The uprising began with a small protest in downtown Damascus on March 14, 2011, followed by larger protests in the southern city of Daraa in response to the torture of high school students who scrawled anti-government graffiti on a school wall.
Coming after a string of Arab Spring uprisings that toppled dictators in Tunisia, Egypt and Libya, the protests triggered panic in the Syrian power structure. Security forces responded with brute force. Within a few months, the conflict slid into one of the most savage civil wars in recent history.
As the US, Iran, Hezbollah, Saudi Arabia, Turkey and Russia poured in weapons and cash to back up opposing sides of the war, the fighting became more brutal. Massacres were committed on a massive scale, and entire blocks in major cities were reduced to rubble.
Assad has been unflinching, maintaining that he is fighting terrorism. The rise of Isis and al-Qaeda's branch in Syria, the Nusra Front, has eclipsed the original core of nationalist activists seeking an end to dictatorship.
For ordinary Syrians there is still a sense of bewilderment at how quickly it all went down, and a feeling of immense, irreversible loss.
"I never imagined the regime would last until 2016," said Amer Matar, a Syrian journalist who was among opposition activists in early protests. He was detained twice and tortured before fleeing to Turkey and then to Germany, where he has been living for nearly three years. His brother, Mohammad Noor, disappeared more than a year ago. "Syria will never be the same. I don't think it will be one Syria," he said.

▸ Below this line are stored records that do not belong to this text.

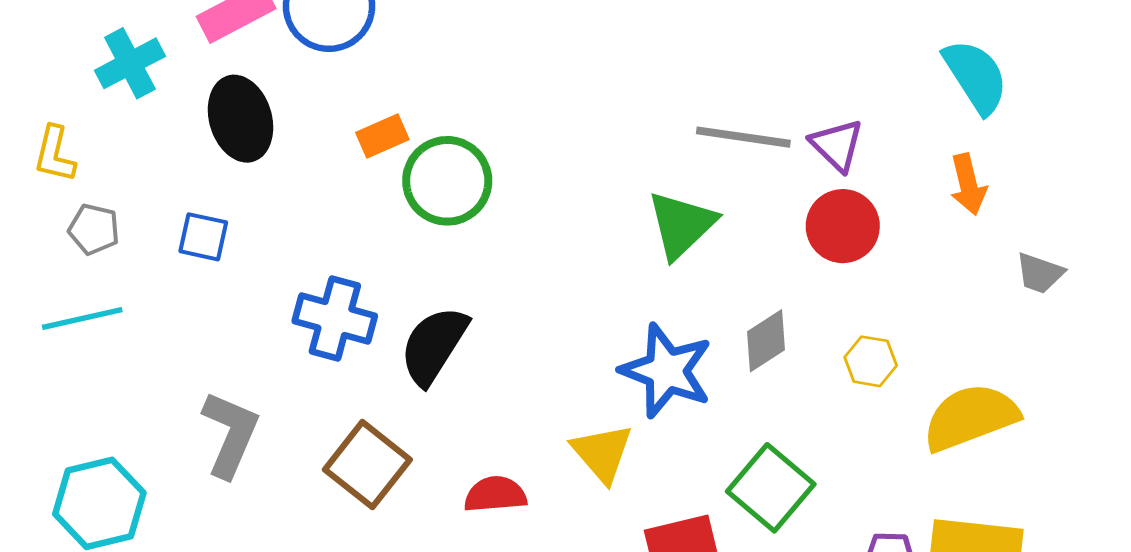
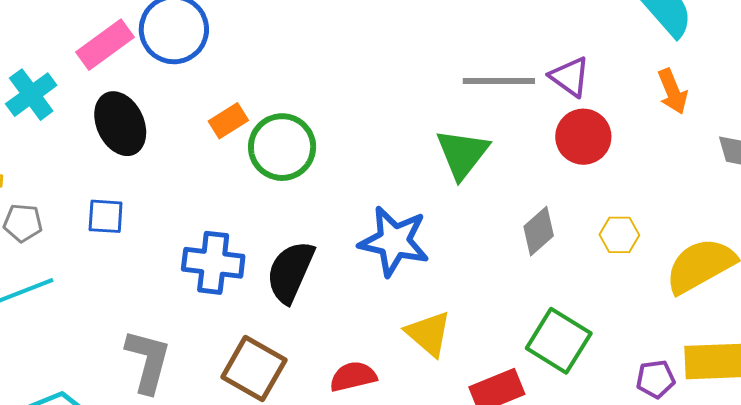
blue star: (666, 371) -> (394, 241), moved

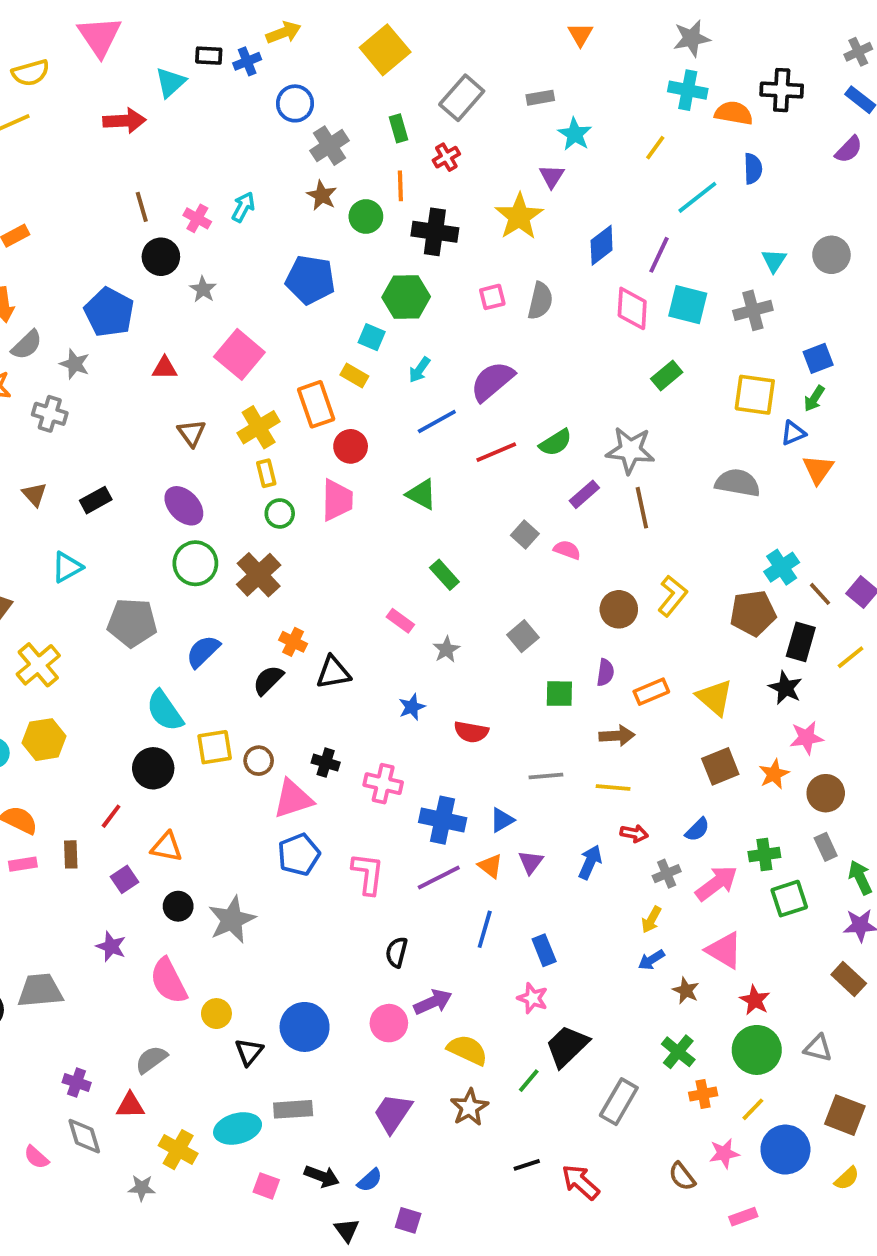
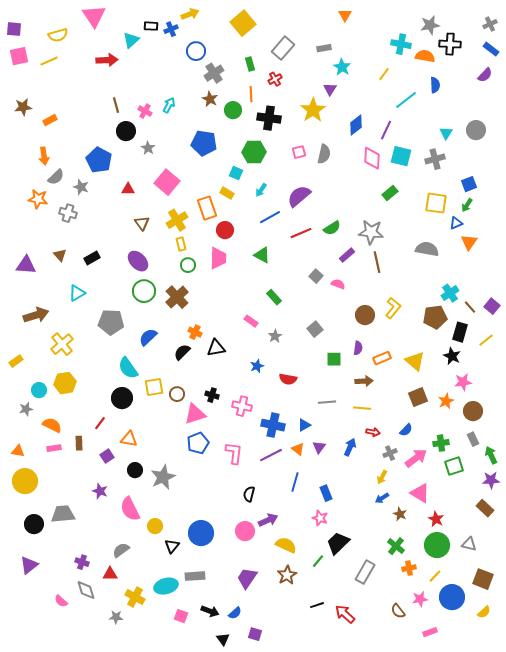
gray star: (692, 38) -> (430, 25), moved

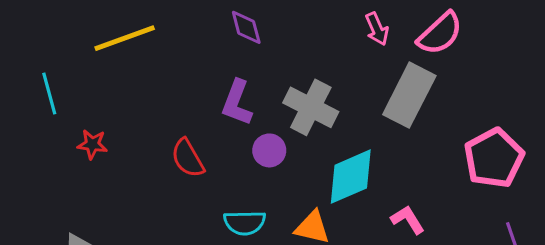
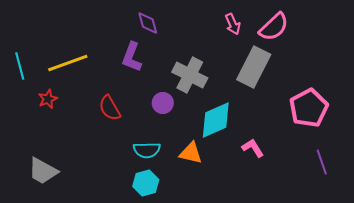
yellow line: (125, 38) -> (68, 63), moved
purple L-shape: (237, 103) -> (132, 57), moved
red star: (92, 144) -> (48, 99), turned -30

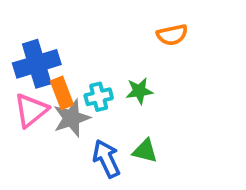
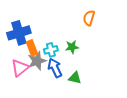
orange semicircle: (172, 35) -> (89, 18), turned 119
pink triangle: (31, 110) -> (20, 68), moved
blue arrow: (106, 159) -> (55, 68), moved

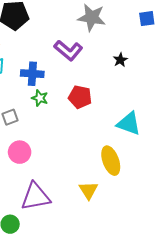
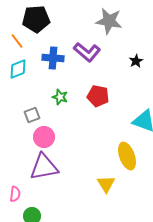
blue cross: (32, 74) -> (53, 58), moved
pink circle: (20, 152) -> (44, 137), moved
purple triangle: (35, 197) -> (44, 167), moved

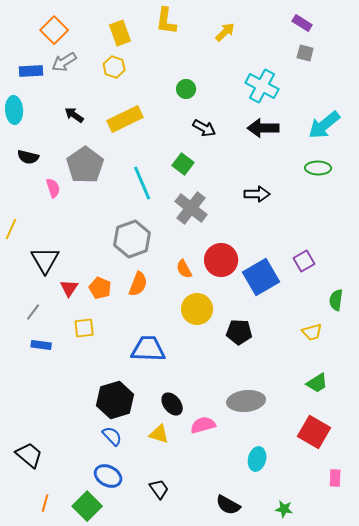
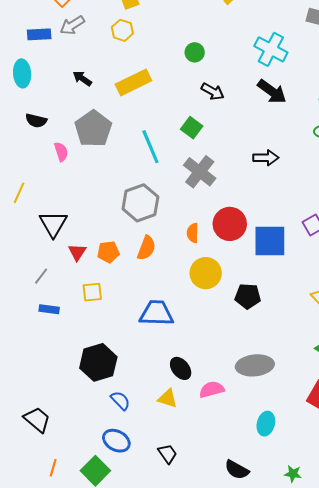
black arrow: (263, 128) -> (272, 91), turned -144
orange semicircle: (184, 269) -> (193, 233), turned 30
blue square: (261, 277) -> (270, 241), turned 30
orange pentagon: (100, 288) -> (108, 252), turned -30
black hexagon: (115, 400) -> (98, 362), moved

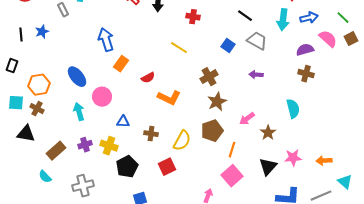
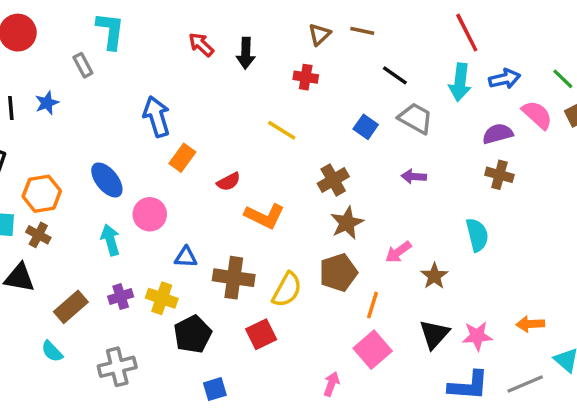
brown cross: (151, 134) -> (234, 278), size x1.6
pink star: (293, 158) -> (477, 336), moved

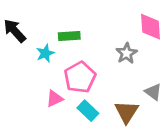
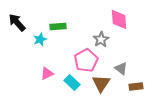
pink pentagon: (80, 77) -> (86, 60), moved

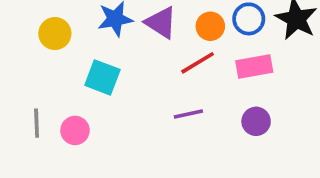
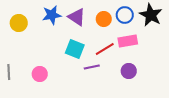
red line: (198, 63) -> (105, 49), moved
cyan square: (102, 77) -> (75, 49), moved
pink circle: (75, 130) -> (40, 74), moved

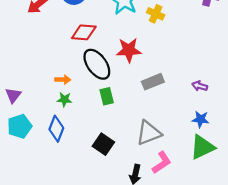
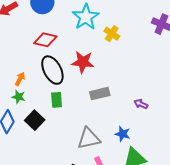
orange arrow: (63, 80) -> (20, 79), turned -72
blue star: (201, 119) -> (123, 134), moved
black square: (103, 144) -> (35, 120), moved

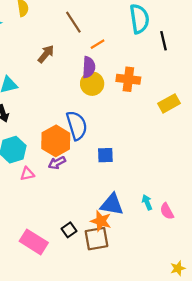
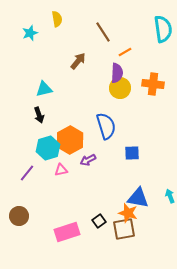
orange hexagon: (56, 141) -> (70, 140), moved
pink rectangle: (34, 242) -> (67, 232), turned -50

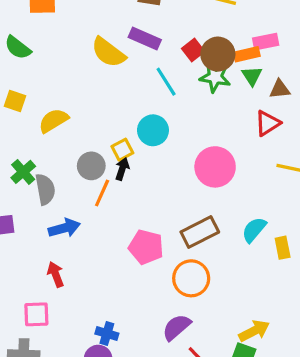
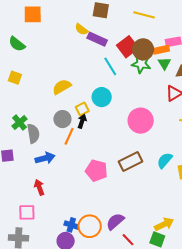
red square: (193, 50) -> (127, 47), size x1.5
yellow semicircle: (108, 52) -> (81, 29), moved, size x0.6
yellow semicircle: (53, 121) -> (62, 87), moved
orange circle: (191, 278) -> (90, 226), moved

Former US ambassador to Syria, Robert Ford, said he, like many other seasoned diplomats, underestimated the ability of the Syrian Government to survive so long, not imagining that Iran, Hezbollah and Russia would intervene so heavily on Assad's behalf.
The US and Russia last month engineered a partial ceasefire from February 27 that excludes Isis and the Nusra Front. Peace talks are to resume tomorrow in Geneva after a previous round collapsed because of a government offensive in Aleppo. At the heart of the talks will be such issues as a new constitution and elections, said Staffan de Mistura, the UN's Syria envoy.
But negotiations could collapse over the issue of Assad's fate. The opposition says it will not accept any process that doesn't end with his removal. Assad has shown no sign that he is willing to go - and it's not clear his international backers are willing to force him out.